Back when I lived here in London the first time, I was sent by CKSL to attend some sort of festival in Victoria Park. I don’t remember what it was but I do remember there were lots of vendors of cheap jewellery and flowing sundresses – just the kind of fun stuff that brings people out on a hot summer day.
I was alone and wanting to keep busy so as not to look, well, so alone. (As it turned out, a semi-stalker was taking photos of me that day which I would later receive in my mail bunk. But I didn’t know he was “with” me at the time.) I approached a man with a funny looking machine that had all sorts of gears and a big handle on the side. For one dollar he would crush a penny (mine) into a copper relief of the Lord’s Prayer. Well, how could I refuse? That looked like fun for $1.01.

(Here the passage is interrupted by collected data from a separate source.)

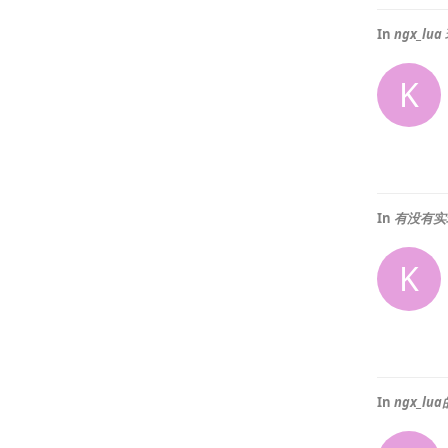
In
ngx_lu
K
In
有没有实
K
In
ngx_l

He did as he promised, pounding down enough pressure on the coin to squash it and imprint the Lord’s Prayer on it in tiny script. Now, I’ve never been particularly religious but I think of the Lord’s Prayer as everybody’s poem. And to see it in tiny lettering in the copper of what used to be a penny, well, that was a neat trick.
I had had a fire in my townhouse back then and lost virtually everything I owned. The only thing I had from that era of my life, except for a few photos, was that penny. No matter how many times I’ve changed wallets or purses, that penny always went into the new one and was carried with me. It wasn’t so much a good luck charm as a memento that I never lost. Until now. I’ve been through every purse and wallet and couch cushion and I can’t find that cent. No cashier would have accepted it as currency so I simply must have dropped it somewhere.
It’s a bummer, really. I had that crushed coin for more than 20 years and now, suddenly, it’s gone. It’s only a penny. And since my fire I learned the hard way that it wasn’t wise to get too sentimental about “stuff”. But I was sort of attached to having that little token with me. I enjoyed seeing it in my coin purse, always there but never chosen. I guess it’s time to consider toting around the thing I’ve owned for the second-longest amount of time. Do you think I can get a 1936 floor model GE radio into my purse?